What needs to be done: Find the string "Marcadores" in the records and copy each line where it occurs.

[Collection entries]
Start of Block

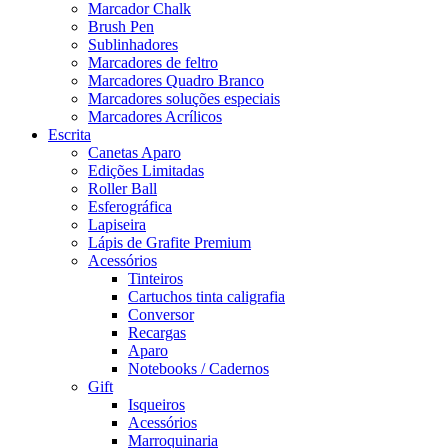
Marcador Chalk
Brush Pen
Sublinhadores
Marcadores de feltro
Marcadores Quadro Branco
Marcadores soluções especiais
Marcadores Acrílicos
Escrita
Canetas Aparo
Edições Limitadas
Roller Ball
Esferográfica
Lapiseira
Lápis de Grafite Premium
Acessórios
Tinteiros
Cartuchos tinta caligrafia
Conversor
Recargas
Aparo
Notebooks / Cadernos
Gift
Isqueiros
Acessórios
Marroquinaria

End of Block

Solution:
Marcadores de feltro
Marcadores Quadro Branco
Marcadores soluções especiais
Marcadores Acrílicos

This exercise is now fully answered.